*** EXTRACTED INFORMATION ***

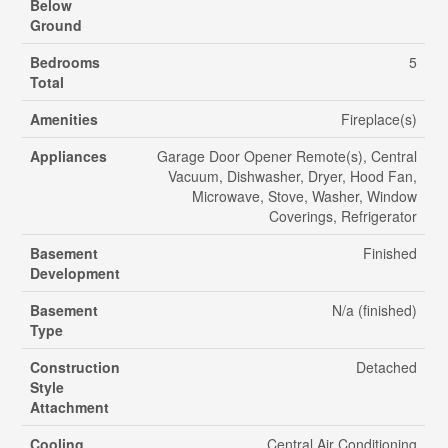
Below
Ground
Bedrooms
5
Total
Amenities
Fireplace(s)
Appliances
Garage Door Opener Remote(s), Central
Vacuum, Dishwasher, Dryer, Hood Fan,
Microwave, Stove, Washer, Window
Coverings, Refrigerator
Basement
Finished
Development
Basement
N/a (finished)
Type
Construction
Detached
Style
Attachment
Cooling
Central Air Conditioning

***
*** EXTRACTED INFORMATION ***

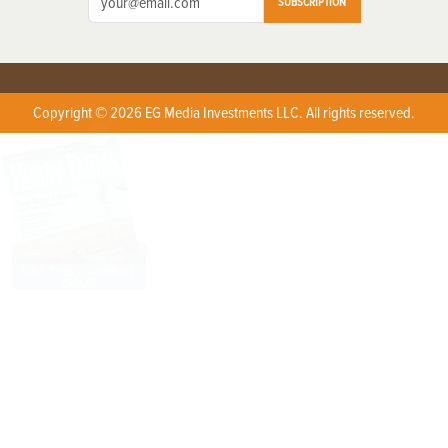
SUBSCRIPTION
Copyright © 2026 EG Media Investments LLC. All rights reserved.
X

***

TASK REQUIREMENTS
Count how many lines in the entries contain "Central", then state that number alone.

ANSWER
2